Extracted page text data:
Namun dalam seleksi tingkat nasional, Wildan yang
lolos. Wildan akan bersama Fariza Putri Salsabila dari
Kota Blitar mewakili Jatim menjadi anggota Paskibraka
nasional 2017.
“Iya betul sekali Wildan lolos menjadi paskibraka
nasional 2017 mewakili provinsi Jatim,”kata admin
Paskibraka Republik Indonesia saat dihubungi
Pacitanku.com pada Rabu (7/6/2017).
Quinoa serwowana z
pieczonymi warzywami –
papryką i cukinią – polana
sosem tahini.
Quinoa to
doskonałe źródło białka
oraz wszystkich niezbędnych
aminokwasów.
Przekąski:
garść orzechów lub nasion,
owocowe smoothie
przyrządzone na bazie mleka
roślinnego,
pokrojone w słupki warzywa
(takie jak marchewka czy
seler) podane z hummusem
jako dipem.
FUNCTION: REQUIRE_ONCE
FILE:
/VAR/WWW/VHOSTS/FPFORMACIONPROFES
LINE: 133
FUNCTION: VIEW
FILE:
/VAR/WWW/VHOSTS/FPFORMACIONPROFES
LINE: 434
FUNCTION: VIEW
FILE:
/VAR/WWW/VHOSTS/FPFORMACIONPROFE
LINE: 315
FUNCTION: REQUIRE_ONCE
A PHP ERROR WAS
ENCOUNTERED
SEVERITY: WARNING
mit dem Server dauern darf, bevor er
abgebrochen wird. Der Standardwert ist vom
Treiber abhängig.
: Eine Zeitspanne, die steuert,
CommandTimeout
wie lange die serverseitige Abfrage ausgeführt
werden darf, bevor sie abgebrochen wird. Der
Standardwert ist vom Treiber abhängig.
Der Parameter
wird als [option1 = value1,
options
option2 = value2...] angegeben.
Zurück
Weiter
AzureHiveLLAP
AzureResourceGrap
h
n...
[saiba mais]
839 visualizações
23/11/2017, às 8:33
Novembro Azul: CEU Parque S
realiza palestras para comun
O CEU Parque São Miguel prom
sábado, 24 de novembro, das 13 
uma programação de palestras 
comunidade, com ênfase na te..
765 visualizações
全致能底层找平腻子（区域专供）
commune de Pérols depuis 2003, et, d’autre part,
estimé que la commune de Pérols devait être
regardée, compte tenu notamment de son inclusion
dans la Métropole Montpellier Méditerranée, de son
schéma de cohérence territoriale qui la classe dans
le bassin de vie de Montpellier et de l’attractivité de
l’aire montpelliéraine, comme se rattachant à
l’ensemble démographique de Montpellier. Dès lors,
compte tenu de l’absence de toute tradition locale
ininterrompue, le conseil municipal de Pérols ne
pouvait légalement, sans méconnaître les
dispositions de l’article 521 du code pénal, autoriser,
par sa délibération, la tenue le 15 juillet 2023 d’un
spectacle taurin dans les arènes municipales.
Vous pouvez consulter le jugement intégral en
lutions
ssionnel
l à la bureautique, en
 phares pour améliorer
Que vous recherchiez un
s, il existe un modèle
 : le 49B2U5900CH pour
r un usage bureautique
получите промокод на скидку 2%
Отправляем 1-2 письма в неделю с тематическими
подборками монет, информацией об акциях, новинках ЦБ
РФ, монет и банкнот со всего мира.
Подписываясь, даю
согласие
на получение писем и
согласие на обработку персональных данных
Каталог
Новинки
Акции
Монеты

**Problem requirements**
Every line of the data should be output exactly as it was given.

**Response to this exercise**
Namun dalam seleksi tingkat nasional, Wildan yang
lolos. Wildan akan bersama Fariza Putri Salsabila dari
Kota Blitar mewakili Jatim menjadi anggota Paskibraka
nasional 2017.
“Iya betul sekali Wildan lolos menjadi paskibraka
nasional 2017 mewakili provinsi Jatim,”kata admin
Paskibraka Republik Indonesia saat dihubungi
Pacitanku.com pada Rabu (7/6/2017).
Quinoa serwowana z
pieczonymi warzywami –
papryką i cukinią – polana
sosem tahini.
Quinoa to
doskonałe źródło białka
oraz wszystkich niezbędnych
aminokwasów.
Przekąski:
garść orzechów lub nasion,
owocowe smoothie
przyrządzone na bazie mleka
roślinnego,
pokrojone w słupki warzywa
(takie jak marchewka czy
seler) podane z hummusem
jako dipem.
FUNCTION: REQUIRE_ONCE
FILE:
/VAR/WWW/VHOSTS/FPFORMACIONPROFES
LINE: 133
FUNCTION: VIEW
FILE:
/VAR/WWW/VHOSTS/FPFORMACIONPROFES
LINE: 434
FUNCTION: VIEW
FILE:
/VAR/WWW/VHOSTS/FPFORMACIONPROFE
LINE: 315
FUNCTION: REQUIRE_ONCE
A PHP ERROR WAS
ENCOUNTERED
SEVERITY: WARNING
mit dem Server dauern darf, bevor er
abgebrochen wird. Der Standardwert ist vom
Treiber abhängig.
: Eine Zeitspanne, die steuert,
CommandTimeout
wie lange die serverseitige Abfrage ausgeführt
werden darf, bevor sie abgebrochen wird. Der
Standardwert ist vom Treiber abhängig.
Der Parameter
wird als [option1 = value1,
options
option2 = value2...] angegeben.
Zurück
Weiter
AzureHiveLLAP
AzureResourceGrap
h
n...
[saiba mais]
839 visualizações
23/11/2017, às 8:33
Novembro Azul: CEU Parque S
realiza palestras para comun
O CEU Parque São Miguel prom
sábado, 24 de novembro, das 13 
uma programação de palestras 
comunidade, com ênfase na te..
765 visualizações
全致能底层找平腻子（区域专供）
commune de Pérols depuis 2003, et, d’autre part,
estimé que la commune de Pérols devait être
regardée, compte tenu notamment de son inclusion
dans la Métropole Montpellier Méditerranée, de son
schéma de cohérence territoriale qui la classe dans
le bassin de vie de Montpellier et de l’attractivité de
l’aire montpelliéraine, comme se rattachant à
l’ensemble démographique de Montpellier. Dès lors,
compte tenu de l’absence de toute tradition locale
ininterrompue, le conseil municipal de Pérols ne
pouvait légalement, sans méconnaître les
dispositions de l’article 521 du code pénal, autoriser,
par sa délibération, la tenue le 15 juillet 2023 d’un
spectacle taurin dans les arènes municipales.
Vous pouvez consulter le jugement intégral en
lutions
ssionnel
l à la bureautique, en
 phares pour améliorer
Que vous recherchiez un
s, il existe un modèle
 : le 49B2U5900CH pour
r un usage bureautique
получите промокод на скидку 2%
Отправляем 1-2 письма в неделю с тематическими
подборками монет, информацией об акциях, новинках ЦБ
РФ, монет и банкнот со всего мира.
Подписываясь, даю
согласие
на получение писем и
согласие на обработку персональных данных
Каталог
Новинки
Акции
Монеты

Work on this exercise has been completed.